» SUPPLIED DATA
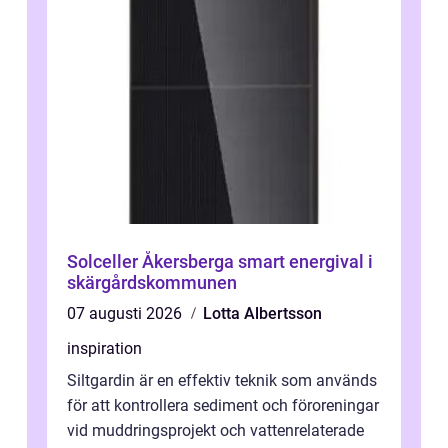
Solceller Åkersberga smart energival i
skärgårdskommunen
07 augusti 2026
Lotta Albertsson
inspiration
Siltgardin är en effektiv teknik som används
för att kontrollera sediment och föroreningar
vid muddringsprojekt och vattenrelaterade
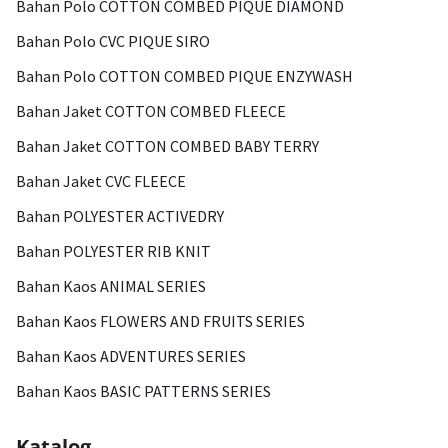
Bahan Polo COTTON COMBED PIQUE DIAMOND
Bahan Polo CVC PIQUE SIRO
Bahan Polo COTTON COMBED PIQUE ENZYWASH
Bahan Jaket COTTON COMBED FLEECE
Bahan Jaket COTTON COMBED BABY TERRY
Bahan Jaket CVC FLEECE
Bahan POLYESTER ACTIVEDRY
Bahan POLYESTER RIB KNIT
Bahan Kaos ANIMAL SERIES
Bahan Kaos FLOWERS AND FRUITS SERIES
Bahan Kaos ADVENTURES SERIES
Bahan Kaos BASIC PATTERNS SERIES
Katalog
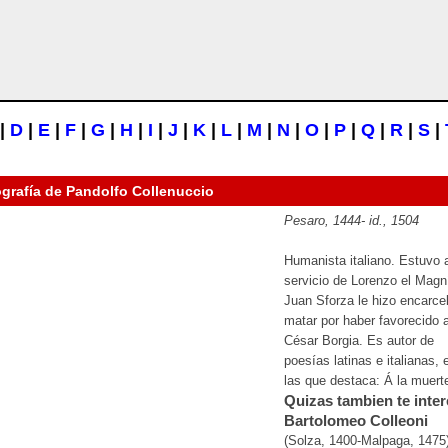
|
D
|
E
|
F
|
G
|
H
|
I
|
J
|
K
|
L
|
M
|
N
|
O
|
P
|
Q
|
R
|
S
|
ografía de
Pandolfo Collenuccio
Pesaro, 1444-
id
., 1504
Humanista italiano. Estuvo 
servicio de Lorenzo el Magní
Juan Sforza le hizo encarcel
matar por haber favorecido 
César Borgia. Es autor de
poesías latinas e italianas, 
las que destaca: Á la muert
Quizas tambien te inter
Bartolomeo Colleoni
(Solza, 1400-Malpaga, 1475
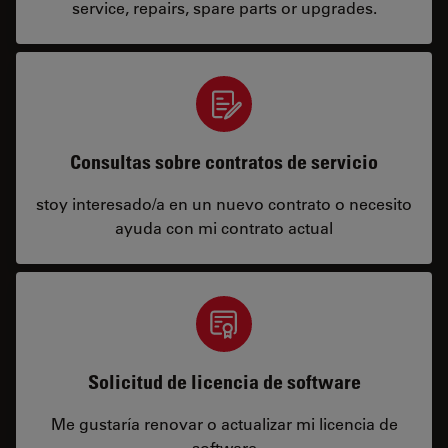
service, repairs, spare parts or upgrades.
Consultas sobre contratos de servicio
stoy interesado/a en un nuevo contrato o necesito
ayuda con mi contrato actual
Solicitud de licencia de software
Me gustaría renovar o actualizar mi licencia de
software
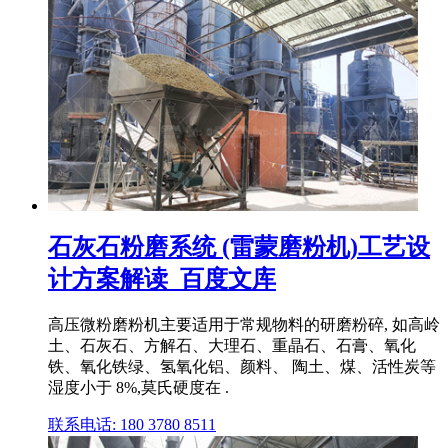
石灰石粉磨系统 (雷蒙磨粉机)工艺设
计方案解读_百度文库
高压微粉磨粉机主要适用于常规物料的研磨粉碎, 如高岭
土、石灰石、方解石、大理石、重晶石、石膏、氧化
铁、氧化铁绿、氢氧化铝、颜料、 陶土、煤、活性炭等
湿度小于 8%,莫氏硬度在 .
联系电话: 180 3780 8511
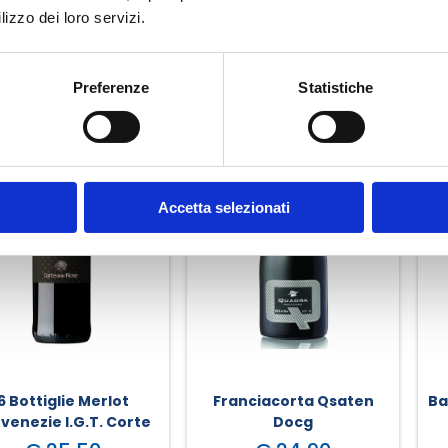
lizzo dei loro servizi.
Preferenze
Statistiche
Accetta selezionati
6 Bottiglie Merlot
Franciacorta Qsaten
Ba
venezie I.G.T. Corte
Docg
Delle Rose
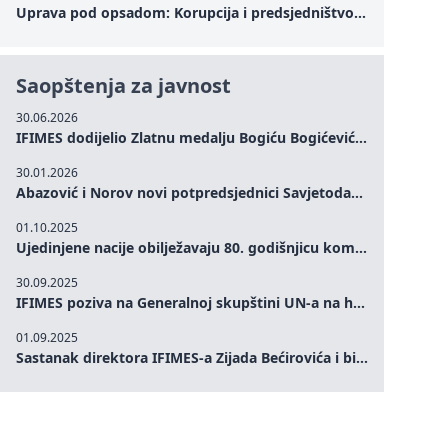
Uprava pod opsadom: Korupcija i predsjedništvo Zelenskog – Kako unutrašnje ranjivosti testiraju političku otpornost Ukrajine u kritičnom trenutku rata
Saopštenja za javnost
30.06.2026
IFIMES dodijelio Zlatnu medalju Bogiću Bogićeviću za izuzetan doprinos demokratskim vrijednostima i miru
30.01.2026
Abazović i Norov novi potpredsjednici Savjetodavnog odbora IFIMES-a
01.10.2025
Ujedinjene nacije obilježavaju 80. godišnjicu komemoracijom na visokom nivou: Eileen Dong predstavlja IFIMES u oblasti ženskog liderstva, unapređenja mira, pravde, rodne ravnopravnosti i održivog razvoja
30.09.2025
IFIMES poziva na Generalnoj skupštini UN-a na hitna ulaganja u mentalno zdravlje i sisteme njege proširene umjetnom inteligencijom
01.09.2025
Sastanak direktora IFIMES-a Zijada Bećirovića i bivšeg premijera Crne Gore Dritana Abazovića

» TASK ITEM
Find the lines that mention "FLEECE" in the entries and show them.

» ANSWER TO THIS EXERCISE
Bahan Jaket COTTON COMBED FLEECE
Bahan Jaket CVC FLEECE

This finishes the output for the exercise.